• [MATERIAL TO PROCESS]:
=== Section Start ===

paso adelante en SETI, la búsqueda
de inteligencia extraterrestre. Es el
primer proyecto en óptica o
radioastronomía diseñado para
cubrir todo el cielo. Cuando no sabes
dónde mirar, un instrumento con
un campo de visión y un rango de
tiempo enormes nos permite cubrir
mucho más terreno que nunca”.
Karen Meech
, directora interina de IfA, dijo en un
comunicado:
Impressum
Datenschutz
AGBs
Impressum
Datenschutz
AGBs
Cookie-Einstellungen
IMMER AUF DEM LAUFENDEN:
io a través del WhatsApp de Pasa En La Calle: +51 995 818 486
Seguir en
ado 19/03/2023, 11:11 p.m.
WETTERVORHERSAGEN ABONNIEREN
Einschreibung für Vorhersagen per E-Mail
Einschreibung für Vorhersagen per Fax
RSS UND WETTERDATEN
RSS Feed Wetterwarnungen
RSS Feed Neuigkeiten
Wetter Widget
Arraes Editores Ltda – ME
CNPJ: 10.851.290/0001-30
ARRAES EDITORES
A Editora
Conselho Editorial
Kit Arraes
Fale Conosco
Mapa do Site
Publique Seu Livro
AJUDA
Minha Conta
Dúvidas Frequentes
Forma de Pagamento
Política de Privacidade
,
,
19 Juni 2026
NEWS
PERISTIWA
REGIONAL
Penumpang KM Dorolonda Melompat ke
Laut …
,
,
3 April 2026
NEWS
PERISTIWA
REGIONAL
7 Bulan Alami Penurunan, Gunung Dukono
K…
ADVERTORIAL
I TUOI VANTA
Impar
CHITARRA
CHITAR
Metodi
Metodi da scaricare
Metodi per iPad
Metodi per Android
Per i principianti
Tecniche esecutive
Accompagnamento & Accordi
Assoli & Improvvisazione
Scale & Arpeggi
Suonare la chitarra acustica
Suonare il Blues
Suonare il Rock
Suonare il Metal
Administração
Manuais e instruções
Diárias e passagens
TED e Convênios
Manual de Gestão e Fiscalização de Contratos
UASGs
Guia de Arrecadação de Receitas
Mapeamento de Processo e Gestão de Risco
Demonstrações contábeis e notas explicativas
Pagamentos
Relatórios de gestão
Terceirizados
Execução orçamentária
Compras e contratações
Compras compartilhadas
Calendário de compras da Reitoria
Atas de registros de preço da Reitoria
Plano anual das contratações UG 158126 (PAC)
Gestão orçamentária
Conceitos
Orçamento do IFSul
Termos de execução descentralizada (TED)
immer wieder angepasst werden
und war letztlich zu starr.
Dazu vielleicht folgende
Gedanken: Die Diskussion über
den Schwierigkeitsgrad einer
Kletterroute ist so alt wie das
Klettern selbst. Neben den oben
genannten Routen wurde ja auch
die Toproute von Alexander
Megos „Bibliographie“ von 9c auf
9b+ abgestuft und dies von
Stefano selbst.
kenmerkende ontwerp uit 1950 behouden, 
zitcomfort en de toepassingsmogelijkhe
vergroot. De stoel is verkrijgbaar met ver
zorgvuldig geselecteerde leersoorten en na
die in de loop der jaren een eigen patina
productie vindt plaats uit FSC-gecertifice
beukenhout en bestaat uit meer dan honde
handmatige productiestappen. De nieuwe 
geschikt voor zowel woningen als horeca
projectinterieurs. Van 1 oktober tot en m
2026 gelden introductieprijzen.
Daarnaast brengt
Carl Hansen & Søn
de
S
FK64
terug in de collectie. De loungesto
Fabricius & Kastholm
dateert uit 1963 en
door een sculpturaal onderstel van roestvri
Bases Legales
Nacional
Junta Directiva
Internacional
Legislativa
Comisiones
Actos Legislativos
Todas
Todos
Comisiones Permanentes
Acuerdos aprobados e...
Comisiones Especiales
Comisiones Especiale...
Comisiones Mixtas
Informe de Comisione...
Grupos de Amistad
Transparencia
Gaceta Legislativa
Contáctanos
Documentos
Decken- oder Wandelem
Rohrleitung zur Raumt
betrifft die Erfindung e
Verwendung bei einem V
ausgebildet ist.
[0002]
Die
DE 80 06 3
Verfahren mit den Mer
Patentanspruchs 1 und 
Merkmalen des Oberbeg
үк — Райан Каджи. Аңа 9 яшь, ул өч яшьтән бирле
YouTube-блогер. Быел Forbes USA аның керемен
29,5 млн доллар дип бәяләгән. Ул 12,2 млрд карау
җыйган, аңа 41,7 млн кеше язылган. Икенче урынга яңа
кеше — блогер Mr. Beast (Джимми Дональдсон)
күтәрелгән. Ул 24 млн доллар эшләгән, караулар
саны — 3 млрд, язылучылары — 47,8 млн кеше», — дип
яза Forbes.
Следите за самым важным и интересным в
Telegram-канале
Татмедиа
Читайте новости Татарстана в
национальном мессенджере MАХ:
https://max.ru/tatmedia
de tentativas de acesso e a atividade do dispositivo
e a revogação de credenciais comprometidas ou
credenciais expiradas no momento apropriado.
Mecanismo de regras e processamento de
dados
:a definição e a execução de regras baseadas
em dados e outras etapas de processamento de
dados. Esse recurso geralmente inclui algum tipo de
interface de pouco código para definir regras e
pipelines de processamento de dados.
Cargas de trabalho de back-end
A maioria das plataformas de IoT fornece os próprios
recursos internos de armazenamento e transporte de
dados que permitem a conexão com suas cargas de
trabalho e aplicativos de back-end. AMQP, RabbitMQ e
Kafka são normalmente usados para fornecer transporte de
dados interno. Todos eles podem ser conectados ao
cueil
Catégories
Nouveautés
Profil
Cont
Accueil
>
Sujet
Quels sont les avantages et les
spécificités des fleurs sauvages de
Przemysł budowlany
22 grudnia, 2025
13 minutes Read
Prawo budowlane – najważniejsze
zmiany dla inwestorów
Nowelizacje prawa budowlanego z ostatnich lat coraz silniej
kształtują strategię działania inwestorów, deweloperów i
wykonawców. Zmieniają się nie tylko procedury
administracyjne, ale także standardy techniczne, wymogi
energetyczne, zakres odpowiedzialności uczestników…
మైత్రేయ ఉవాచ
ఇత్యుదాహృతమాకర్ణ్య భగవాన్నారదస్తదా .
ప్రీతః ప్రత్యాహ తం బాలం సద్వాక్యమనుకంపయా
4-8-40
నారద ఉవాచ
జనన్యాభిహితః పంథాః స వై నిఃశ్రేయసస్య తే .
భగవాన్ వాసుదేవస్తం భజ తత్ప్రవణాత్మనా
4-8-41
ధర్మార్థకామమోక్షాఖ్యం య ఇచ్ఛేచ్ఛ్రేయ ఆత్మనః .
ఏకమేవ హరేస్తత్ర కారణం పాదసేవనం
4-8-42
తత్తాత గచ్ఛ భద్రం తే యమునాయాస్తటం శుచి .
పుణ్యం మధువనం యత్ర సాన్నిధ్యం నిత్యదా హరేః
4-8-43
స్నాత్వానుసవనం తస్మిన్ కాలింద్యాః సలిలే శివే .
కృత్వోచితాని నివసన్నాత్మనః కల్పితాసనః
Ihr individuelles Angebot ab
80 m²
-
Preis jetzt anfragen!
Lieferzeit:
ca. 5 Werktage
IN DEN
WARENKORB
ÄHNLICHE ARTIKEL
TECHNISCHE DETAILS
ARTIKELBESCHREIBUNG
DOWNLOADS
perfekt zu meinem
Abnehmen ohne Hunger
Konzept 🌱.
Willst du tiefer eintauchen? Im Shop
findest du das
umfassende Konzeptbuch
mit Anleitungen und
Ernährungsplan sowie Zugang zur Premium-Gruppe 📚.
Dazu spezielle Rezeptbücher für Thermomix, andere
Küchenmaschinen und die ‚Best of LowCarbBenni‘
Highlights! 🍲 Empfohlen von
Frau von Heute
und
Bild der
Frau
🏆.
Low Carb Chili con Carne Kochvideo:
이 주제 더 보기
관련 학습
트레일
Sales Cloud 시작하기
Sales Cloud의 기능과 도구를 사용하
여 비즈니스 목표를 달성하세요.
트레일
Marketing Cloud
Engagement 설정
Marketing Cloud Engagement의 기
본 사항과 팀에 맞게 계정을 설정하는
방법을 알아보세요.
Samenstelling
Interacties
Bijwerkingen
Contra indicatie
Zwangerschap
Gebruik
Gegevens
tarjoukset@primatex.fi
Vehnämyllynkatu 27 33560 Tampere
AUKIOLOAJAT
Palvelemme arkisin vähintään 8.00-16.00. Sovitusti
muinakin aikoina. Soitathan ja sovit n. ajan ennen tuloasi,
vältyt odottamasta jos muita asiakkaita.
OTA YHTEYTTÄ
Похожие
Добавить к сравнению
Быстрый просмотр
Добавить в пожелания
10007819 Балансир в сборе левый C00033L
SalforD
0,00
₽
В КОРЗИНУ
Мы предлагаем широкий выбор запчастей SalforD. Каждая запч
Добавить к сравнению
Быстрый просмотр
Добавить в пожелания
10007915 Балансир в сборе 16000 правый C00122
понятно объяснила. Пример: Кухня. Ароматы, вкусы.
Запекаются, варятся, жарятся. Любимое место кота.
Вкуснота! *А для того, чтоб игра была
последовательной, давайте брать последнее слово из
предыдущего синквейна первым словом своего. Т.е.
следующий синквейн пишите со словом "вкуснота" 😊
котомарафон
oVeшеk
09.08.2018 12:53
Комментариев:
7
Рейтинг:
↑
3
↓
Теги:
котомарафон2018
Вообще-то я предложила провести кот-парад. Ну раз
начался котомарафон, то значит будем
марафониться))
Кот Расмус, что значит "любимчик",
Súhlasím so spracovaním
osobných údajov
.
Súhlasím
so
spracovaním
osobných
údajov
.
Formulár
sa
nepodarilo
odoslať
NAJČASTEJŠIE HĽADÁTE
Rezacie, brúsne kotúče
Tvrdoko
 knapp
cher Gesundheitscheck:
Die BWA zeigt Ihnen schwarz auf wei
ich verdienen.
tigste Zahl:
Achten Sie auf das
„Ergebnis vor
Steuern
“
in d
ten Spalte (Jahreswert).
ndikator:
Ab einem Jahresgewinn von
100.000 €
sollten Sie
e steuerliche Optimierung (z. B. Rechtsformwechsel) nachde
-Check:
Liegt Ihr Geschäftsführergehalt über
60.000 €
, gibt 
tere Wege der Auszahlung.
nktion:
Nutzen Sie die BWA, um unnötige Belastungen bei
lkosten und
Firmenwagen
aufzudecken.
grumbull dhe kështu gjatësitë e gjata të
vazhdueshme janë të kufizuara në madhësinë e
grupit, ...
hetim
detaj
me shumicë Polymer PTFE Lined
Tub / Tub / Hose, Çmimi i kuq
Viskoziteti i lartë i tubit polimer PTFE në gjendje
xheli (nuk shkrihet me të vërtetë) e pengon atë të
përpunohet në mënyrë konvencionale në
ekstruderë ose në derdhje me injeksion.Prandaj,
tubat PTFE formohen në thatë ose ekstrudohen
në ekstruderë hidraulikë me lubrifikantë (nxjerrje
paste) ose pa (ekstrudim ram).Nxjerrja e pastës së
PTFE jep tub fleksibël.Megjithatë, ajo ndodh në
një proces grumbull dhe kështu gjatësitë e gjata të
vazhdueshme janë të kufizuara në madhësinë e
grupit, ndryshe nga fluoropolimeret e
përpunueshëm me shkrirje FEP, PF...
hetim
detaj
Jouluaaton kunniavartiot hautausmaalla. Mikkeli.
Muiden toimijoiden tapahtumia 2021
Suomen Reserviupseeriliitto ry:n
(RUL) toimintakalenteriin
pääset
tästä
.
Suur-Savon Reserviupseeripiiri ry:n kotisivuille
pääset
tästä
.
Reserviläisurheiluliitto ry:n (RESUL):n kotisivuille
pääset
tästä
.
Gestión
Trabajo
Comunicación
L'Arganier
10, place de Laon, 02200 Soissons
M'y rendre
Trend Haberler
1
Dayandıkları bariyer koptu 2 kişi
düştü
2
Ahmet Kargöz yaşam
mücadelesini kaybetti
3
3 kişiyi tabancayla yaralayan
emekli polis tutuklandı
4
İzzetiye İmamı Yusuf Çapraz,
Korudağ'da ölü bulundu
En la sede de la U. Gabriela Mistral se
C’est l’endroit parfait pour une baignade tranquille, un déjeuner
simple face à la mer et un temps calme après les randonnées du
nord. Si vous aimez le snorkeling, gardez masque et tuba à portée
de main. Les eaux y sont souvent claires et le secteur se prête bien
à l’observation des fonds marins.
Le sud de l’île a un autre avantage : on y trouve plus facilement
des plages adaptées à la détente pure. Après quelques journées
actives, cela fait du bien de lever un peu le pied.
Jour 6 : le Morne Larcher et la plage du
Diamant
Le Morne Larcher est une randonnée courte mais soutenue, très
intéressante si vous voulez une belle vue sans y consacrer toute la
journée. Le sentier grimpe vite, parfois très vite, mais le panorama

=== Section End ===

• [WHAT THE EXERCISE ASKS]: Return, with no change at all, every line in the entries above from the line containing "ప్రీతః ప్రత్యాహ తం బాలం సద్వాక్యమనుకంపయా" through the line containing "tarjoukset@primatex.fi".

• [RESPONSE]:
ప్రీతః ప్రత్యాహ తం బాలం సద్వాక్యమనుకంపయా
4-8-40
నారద ఉవాచ
జనన్యాభిహితః పంథాః స వై నిఃశ్రేయసస్య తే .
భగవాన్ వాసుదేవస్తం భజ తత్ప్రవణాత్మనా
4-8-41
ధర్మార్థకామమోక్షాఖ్యం య ఇచ్ఛేచ్ఛ్రేయ ఆత్మనః .
ఏకమేవ హరేస్తత్ర కారణం పాదసేవనం
4-8-42
తత్తాత గచ్ఛ భద్రం తే యమునాయాస్తటం శుచి .
పుణ్యం మధువనం యత్ర సాన్నిధ్యం నిత్యదా హరేః
4-8-43
స్నాత్వానుసవనం తస్మిన్ కాలింద్యాః సలిలే శివే .
కృత్వోచితాని నివసన్నాత్మనః కల్పితాసనః
Ihr individuelles Angebot ab
80 m²
-
Preis jetzt anfragen!
Lieferzeit:
ca. 5 Werktage
IN DEN
WARENKORB
ÄHNLICHE ARTIKEL
TECHNISCHE DETAILS
ARTIKELBESCHREIBUNG
DOWNLOADS
perfekt zu meinem
Abnehmen ohne Hunger
Konzept 🌱.
Willst du tiefer eintauchen? Im Shop
findest du das
umfassende Konzeptbuch
mit Anleitungen und
Ernährungsplan sowie Zugang zur Premium-Gruppe 📚.
Dazu spezielle Rezeptbücher für Thermomix, andere
Küchenmaschinen und die ‚Best of LowCarbBenni‘
Highlights! 🍲 Empfohlen von
Frau von Heute
und
Bild der
Frau
🏆.
Low Carb Chili con Carne Kochvideo:
이 주제 더 보기
관련 학습
트레일
Sales Cloud 시작하기
Sales Cloud의 기능과 도구를 사용하
여 비즈니스 목표를 달성하세요.
트레일
Marketing Cloud
Engagement 설정
Marketing Cloud Engagement의 기
본 사항과 팀에 맞게 계정을 설정하는
방법을 알아보세요.
Samenstelling
Interacties
Bijwerkingen
Contra indicatie
Zwangerschap
Gebruik
Gegevens
tarjoukset@primatex.fi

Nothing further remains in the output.